Not all agents have PM pages, but if the one you’re researching does, it can be gold. From what I can tell, agents still personalize these themselves, so there’s no guarantee of what information will be included in the sales/client lists, but it’s more likely to include the category than an agency website. If it doesn’t, it often lists the publisher, and you may be able to deduce the reader age that way. As a side note, I don’t have a PM subscription, so I don’t have access to the deal listings. I believe you can get even more information if you do. You also can track deal announcements, although that won’t find you books you can read right away.
I’m more of a QueryTracker girl for tracking my submissions, but AgentQuery has better information on the side of researching what books an agent has represented. AQ pulls the information from Publishers Marketplace, complete with category and book description. QT, on the other hand, has a tab listing the agent’s clients, so you still have to click through to see what they write.
A simple search for an agent’s name in Google Books will pull up where the agent is mentioned in an acknowledgements page. Be sure to put quotes around the name, or it will pull up any book that has both names somewhere in the book. You’ll also get some agent guides in the search, but if the agent has been working for a while, you’ll get a nice sampling of his/her clients. You might even find some books on which he/she worked as an assistant.
You’re most likely to hear agents talking about their clients when they have a book coming out, so this is a great way to discover their current clients. I’ve found a number of books for my TBR pile this way.
I left this for last because it requires more digging to find books agents have represented through a general Internet search. But it can yield links to author pages where they’ve listed their agent, and then to the books they’ve published. Agent interviews also can be a great resource. Often the interviewers ask the agent about recent books/books they have coming out soon, and you can add those to your list.

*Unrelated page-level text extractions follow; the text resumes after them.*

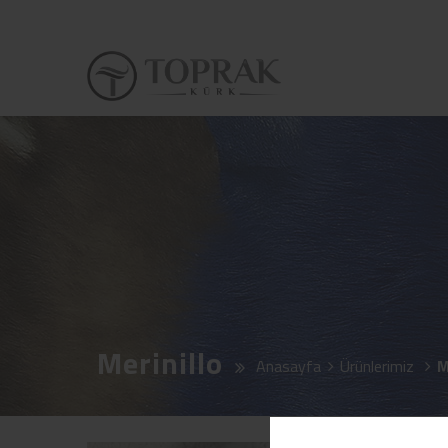
Merinillo
Anasayfa
Ürünlerimiz
M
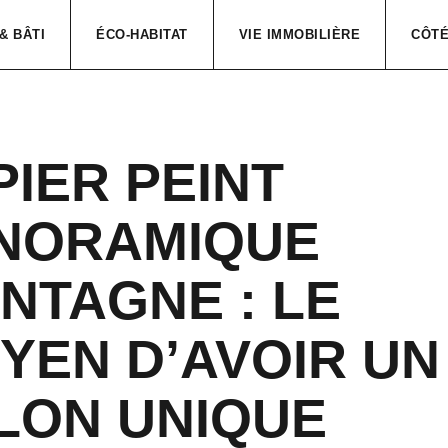
& BÂTI
ÉCO-HABITAT
VIE IMMOBILIÈRE
CÔTÉ
PIER PEINT
NORAMIQUE
NTAGNE : LE
YEN D’AVOIR UN
LON UNIQUE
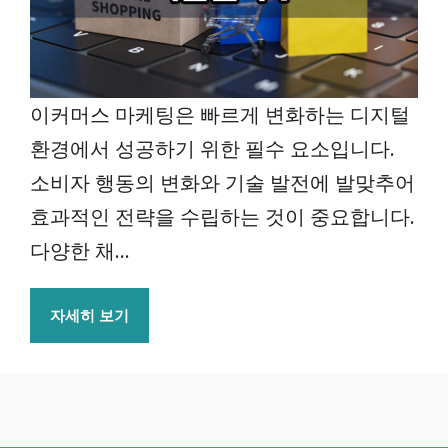
이커머스 마케팅은 빠르게 변화하는 디지털
환경에서 성공하기 위한 필수 요소입니다.
소비자 행동의 변화와 기술 발전에 발맞추어
효과적인 전략을 수립하는 것이 중요합니다.
다양한 채...
자세히 보기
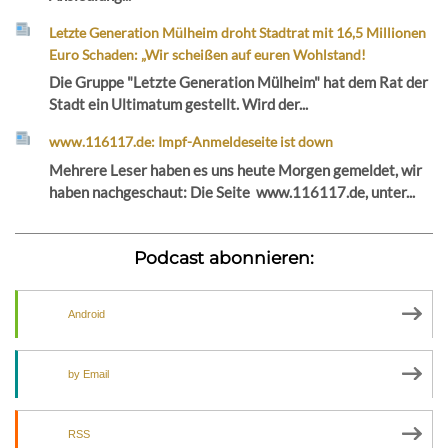
Letzte Generation Mülheim droht Stadtrat mit 16,5 Millionen
Euro Schaden: „Wir scheißen auf euren Wohlstand!
Die Gruppe "Letzte Generation Mülheim" hat dem Rat der
Stadt ein Ultimatum gestellt. Wird der...
www.116117.de: Impf-Anmeldeseite ist down
Mehrere Leser haben es uns heute Morgen gemeldet, wir
haben nachgeschaut: Die Seite www.116117.de, unter...
Podcast abonnieren:
Android
by Email
RSS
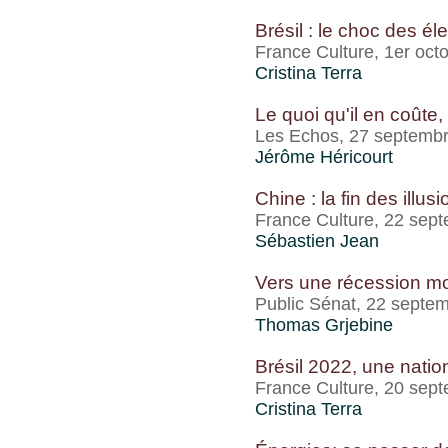
Brésil : le choc des él
France Culture, 1er oct
Cristina Terra
Le quoi qu'il en coûte,
Les Echos, 27 septemb
Jérôme Héricourt
Chine : la fin des ill
France Culture, 22 sep
Sébastien Jean
Vers une récession mo
Public Sénat, 22 septe
Thomas Grjebine
Brésil 2022, une nation
France Culture, 20 sep
Cristina Terra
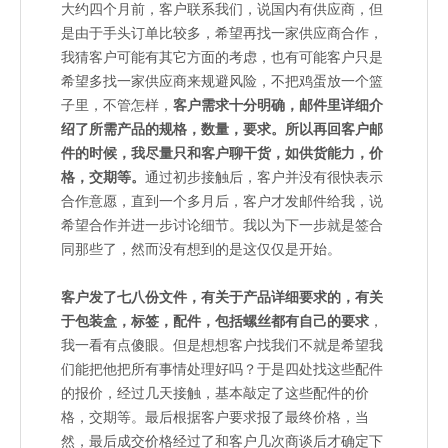
大约四个月前，客户联系我们，说国内有供应商，但
是由于手头订单比较多，希望再找一家供应商合作，
我猜客户可能有其它方面的考虑，也有可能客户只是
希望多找一家供应商来规避风险，不把鸡蛋放一个篮
子里，不管怎样，
客户需求十分明确，邮件里详细介
绍了所需产品的规格，数量，要求。所以再回客户邮
件的时候，我尽量只和客户聊干货，如供货能力，价
格，交期等。
通过初步接触后，客户并没有很快表示
合作意愿，直到一个多月后，客户才发邮件给我，说
希望合作并进一步讨论细节。我以为下一步就是签合
同那些了，然而没有想到的是这仅仅是开始。
客户发了七八份文件，有关于产品详细要求的，有关
于包装盒，标签，配件，包括螺丝都有自己的要求
，
我一看有点傻眼。但是想想客户找我们不就是希望我
们能把他把所有事情处理好吗？于是四处找这些配件
的报价，经过几天接触，基本敲定了这些配件的价
格，交期等。最后根据客户要求报了最终价格，当
然，最后成交价格经过了和客户几次商谈后才确定下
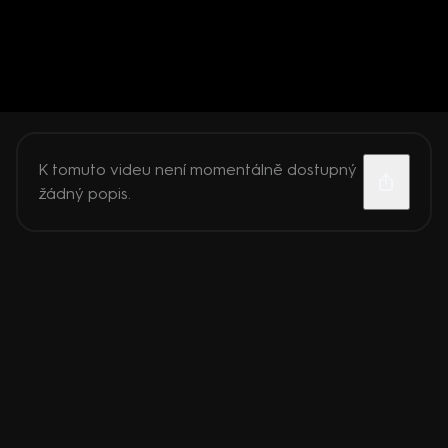
K tomuto videu není momentálně dostupný
žádný popis.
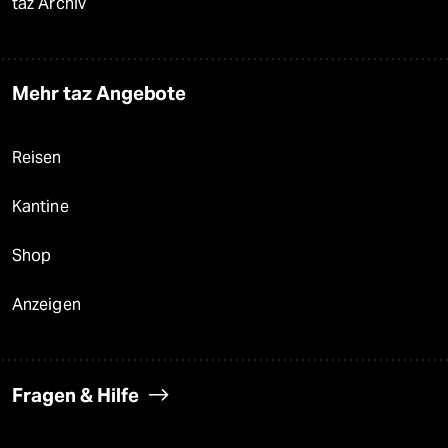
taz Archiv
Mehr taz Angebote
Reisen
Kantine
Shop
Anzeigen
Fragen & Hilfe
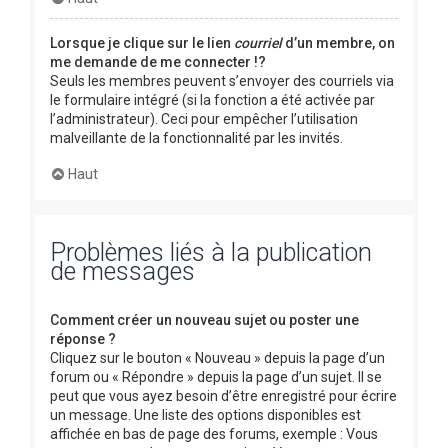
Lorsque je clique sur le lien
courriel
d’un membre, on
me demande de me connecter !?
Seuls les membres peuvent s’envoyer des courriels via
le formulaire intégré (si la fonction a été activée par
l’administrateur). Ceci pour empêcher l’utilisation
malveillante de la fonctionnalité par les invités.
Haut
Problèmes liés à la publication
de messages
Comment créer un nouveau sujet ou poster une
réponse ?
Cliquez sur le bouton « Nouveau » depuis la page d’un
forum ou « Répondre » depuis la page d’un sujet. Il se
peut que vous ayez besoin d’être enregistré pour écrire
un message. Une liste des options disponibles est
affichée en bas de page des forums, exemple : Vous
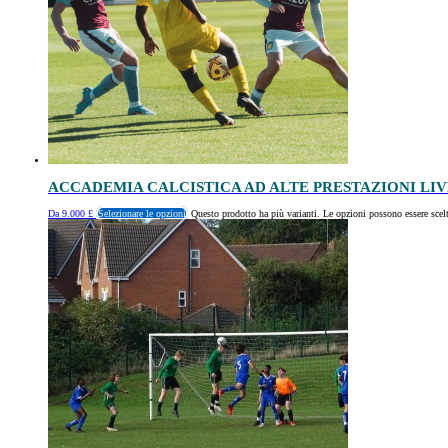
ACCADEMIA CALCISTICA AD ALTE PRESTAZIONI LI
Da
9.000
£
Selezionare le opzioni
Questo prodotto ha più varianti. Le opzioni possono essere scelt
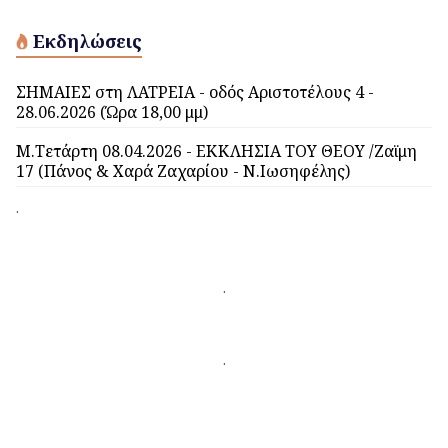
Εκδηλώσεις
ΣΗΜΑΙΕΣ στη ΛΑΤΡΕΙΑ - οδός Αριστοτέλους 4 -
28.06.2026 (Ώρα 18,00 μμ)
Μ.Τετάρτη 08.04.2026 - ΕΚΚΛΗΣΙΑ ΤΟΥ ΘΕΟΥ /Ζαϊμη
17 (Πάνος & Χαρά Ζαχαρίου - Ν.Ιωσηφέλης)
.
.
.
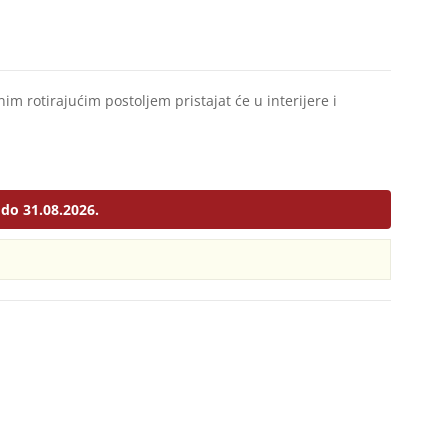
im rotirajućim postoljem pristajat će u interijere i
do 31.08.2026.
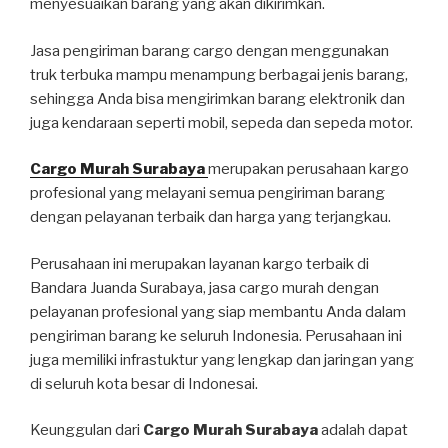
menyesuaikan barang yang akan dikirimkan.
Jasa pengiriman barang cargo dengan menggunakan
truk terbuka mampu menampung berbagai jenis barang,
sehingga Anda bisa mengirimkan barang elektronik dan
juga kendaraan seperti mobil, sepeda dan sepeda motor.
Cargo Murah Surabaya
merupakan perusahaan kargo
profesional yang melayani semua pengiriman barang
dengan pelayanan terbaik dan harga yang terjangkau.
Perusahaan ini merupakan layanan kargo terbaik di
Bandara Juanda Surabaya, jasa cargo murah dengan
pelayanan profesional yang siap membantu Anda dalam
pengiriman barang ke seluruh Indonesia. Perusahaan ini
juga memiliki infrastuktur yang lengkap dan jaringan yang
di seluruh kota besar di Indonesai.
Keunggulan dari
Cargo Murah Surabaya
adalah dapat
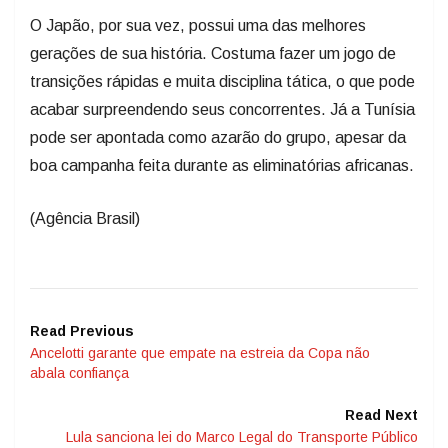
O Japão, por sua vez, possui uma das melhores
gerações de sua história. Costuma fazer um jogo de
transições rápidas e muita disciplina tática, o que pode
acabar surpreendendo seus concorrentes. Já a Tunísia
pode ser apontada como azarão do grupo, apesar da
boa campanha feita durante as eliminatórias africanas.
(Agência Brasil)
Read Previous
Ancelotti garante que empate na estreia da Copa não
abala confiança
Read Next
Lula sanciona lei do Marco Legal do Transporte Público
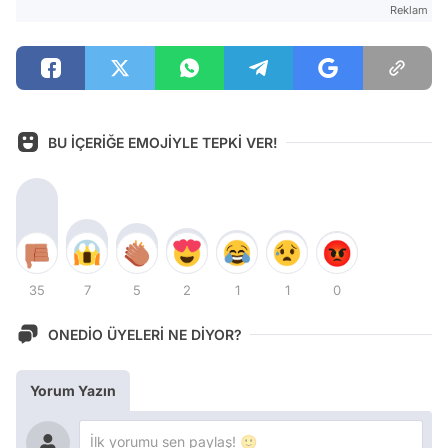
Reklam
BU İÇERİĞE EMOJİYLE TEPKİ VER!
35
7
5
2
1
1
0
ONEDİO ÜYELERİ NE DİYOR?
Yorum Yazın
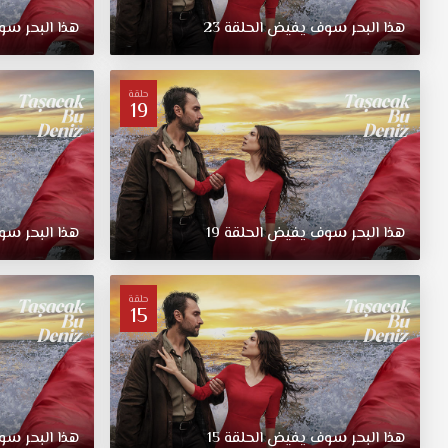
هذا البحر سوف يفيض الحلقة 23
هذا البحر سو
حلقة
19
هذا البحر سوف يفيض الحلقة 19
هذا البحر سو
حلقة
15
هذا البحر سوف يفيض الحلقة 15
هذا البحر سو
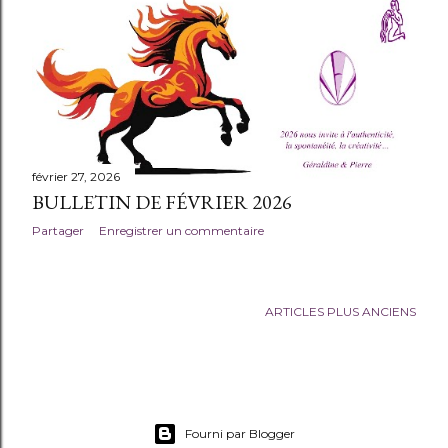
t
i
c
l
e
février 27, 2026
s
BULLETIN DE FÉVRIER 2026
Partager
Enregistrer un commentaire
ARTICLES PLUS ANCIENS
Fourni par Blogger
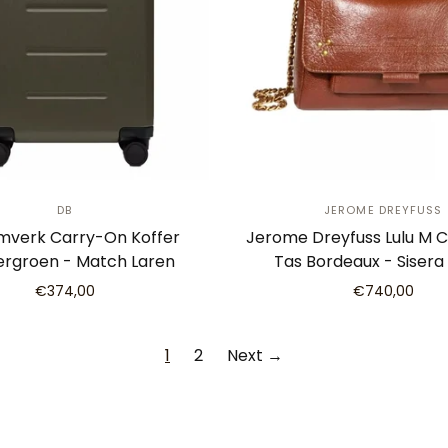
DB
JEROME DREYFUSS
mverk Carry-On Koffer
Jerome Dreyfuss Lulu M 
rgroen - Match Laren
Tas Bordeaux - Sisera
€374,00
€740,00
1
2
Next →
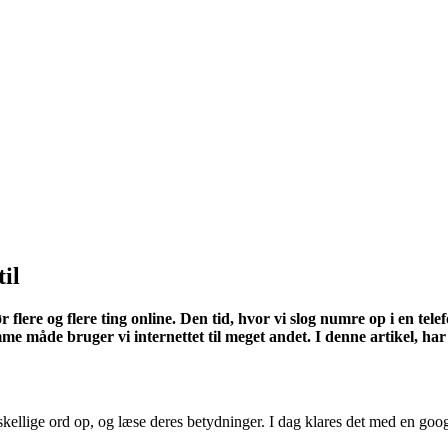
til
r flere og flere ting online. Den tid, hvor vi slog numre op i en te
måde bruger vi internettet til meget andet. I denne artikel, har vi
kellige ord op, og læse deres betydninger. I dag klares det med en goog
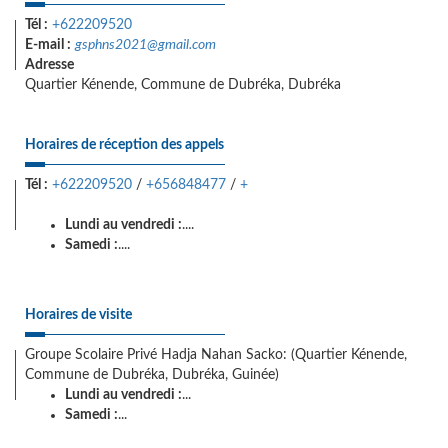
Tél :
+622209520
E-mail :
gsphns2021@gmail.com
Adresse
Quartier Kénende, Commune de Dubréka, Dubréka
Horaires de réception des appels
Tél :
+622209520
/
+656848477
/
+
Lundi au vendredi :
....
Samedi :
....
Horaires de visite
Groupe Scolaire Privé Hadja Nahan Sacko: (Quartier Kénende,
Commune de Dubréka, Dubréka, Guinée)
Lundi au vendredi :
...
Samedi :
...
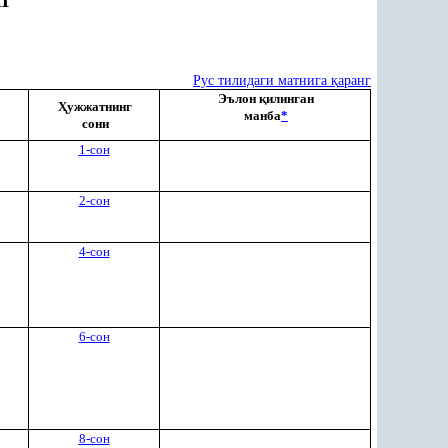
Г
Рус тилидаги матнига
қ
аранг
Эълон
қ
илинган
Ҳ
ужжатнинг
манба
*
сони
1-сон
2-сон
4-сон
6-сон
8-сон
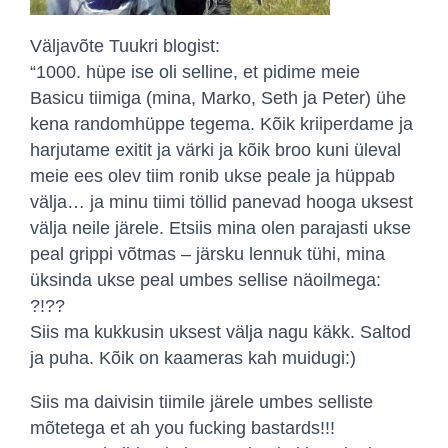
Väljavõte Tuukri blogist:
“1000. hüpe ise oli selline, et pidime meie
Basicu tiimiga (mina, Marko, Seth ja Peter) ühe
kena randomhüppe tegema. Kõik kriiperdame ja
harjutame exitit ja värki ja kõik broo kuni üleval
meie ees olev tiim ronib ukse peale ja hüppab
välja… ja minu tiimi töllid panevad hooga uksest
välja neile järele. Etsiis mina olen parajasti ukse
peal grippi võtmas – järsku lennuk tühi, mina
üksinda ukse peal umbes sellise näoilmega:
?!??
Siis ma kukkusin uksest välja nagu käkk. Saltod
ja puha. Kõik on kaameras kah muidugi:)
Siis ma daivisin tiimile järele umbes selliste
mõtetega et ah you fucking bastards!!!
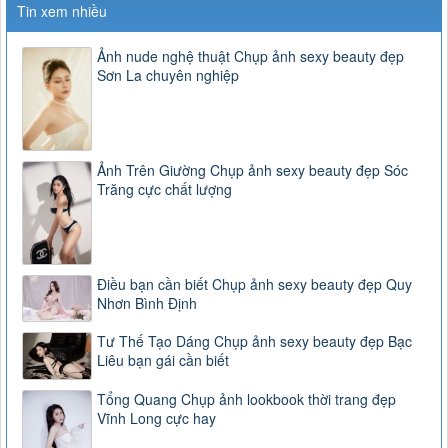
Tin xem nhiều
Ảnh nude nghệ thuật Chụp ảnh sexy beauty đẹp
Sơn La chuyên nghiệp
Ảnh Trên Giường Chụp ảnh sexy beauty đẹp Sóc
Trăng cực chất lượng
Điều bạn cần biết Chụp ảnh sexy beauty đẹp Quy
Nhơn Bình Định
Tư Thế Tạo Dáng Chụp ảnh sexy beauty đẹp Bạc
Liêu bạn gái cần biết
Tổng Quang Chụp ảnh lookbook thời trang đẹp
Vĩnh Long cực hay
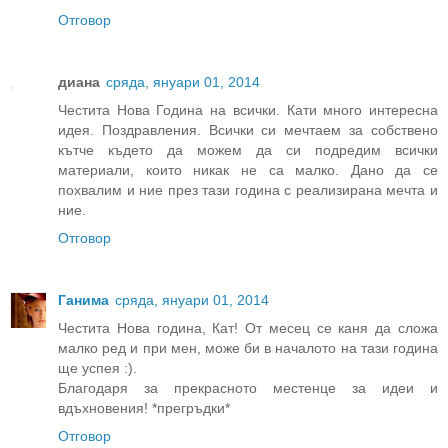
Отговор
диана
сряда, януари 01, 2014
Честита Нова Година на всички. Кати много интересна
идея. Поздравления. Всички си мечтаем за собствено
кътче където да можем да си подредим всички
материали, които никак не са малко. Дано да се
похвалим и ние през тази година с реализирана мечта и
ние.
Отговор
Ганима
сряда, януари 01, 2014
Честита Нова година, Кат! От месец се каня да сложа
малко ред и при мен, може би в началото на тази година
ще успея :).
Благодаря за прекрасното местенце за идеи и
вдъхновения! *прегръдки*
Отговор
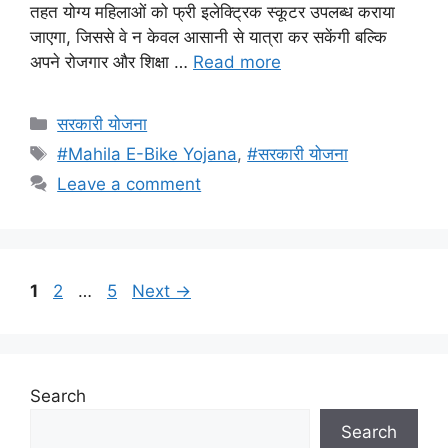
तहत योग्य महिलाओं को फ्री इलेक्ट्रिक स्कूटर उपलब्ध कराया
जाएगा, जिससे वे न केवल आसानी से यात्रा कर सकेंगी बल्कि
अपने रोजगार और शिक्षा …
Read more
Categories
सरकारी योजना
Tags
#Mahila E-Bike Yojana
,
#सरकारी योजना
Leave a comment
Page
Page
Page
1
2
…
5
Next
→
Search
Search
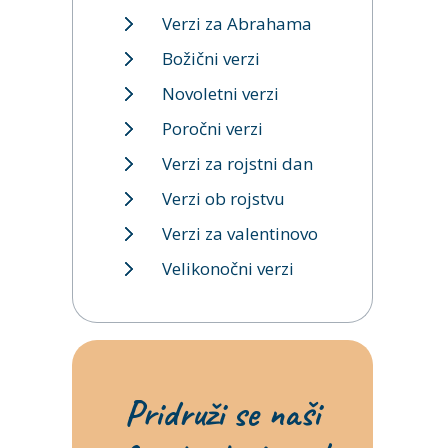
Verzi za Abrahama
Božični verzi
Novoletni verzi
Poročni verzi
Verzi za rojstni dan
Verzi ob rojstvu
Verzi za valentinovo
Velikonočni verzi
Pridruži se naši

If you don’t find any books for an agent using the methods above, they’re either too new to have client books out, or you should rethink querying them. If they’re established agents, they should have published clients.
So, in the spirit of continuing to make this process easier for everyone out there, I’m adding a permanent page to my blog listing MG/YA agents and the books they’ve represented. I want your input, too. If you have a list similar to mine, please send it to mfaszold(at)hotmail(dot)com and I will add it to my list. A note: I only want to include books you can verify the agent represented, whether through the acknowledgments in the book itself, a PM listing, the agent and/or author’s website/blog, etc. As I stated above, just because an agent represents a particular author doesn’t mean they represented all of that writer’s books. I’d hate to list something that’s incorrect and have a writer query one of these agents citing a book they didn’t represent. So, I’m trusting you here :). I’ll continue to update the list as I read and as others send me theirs.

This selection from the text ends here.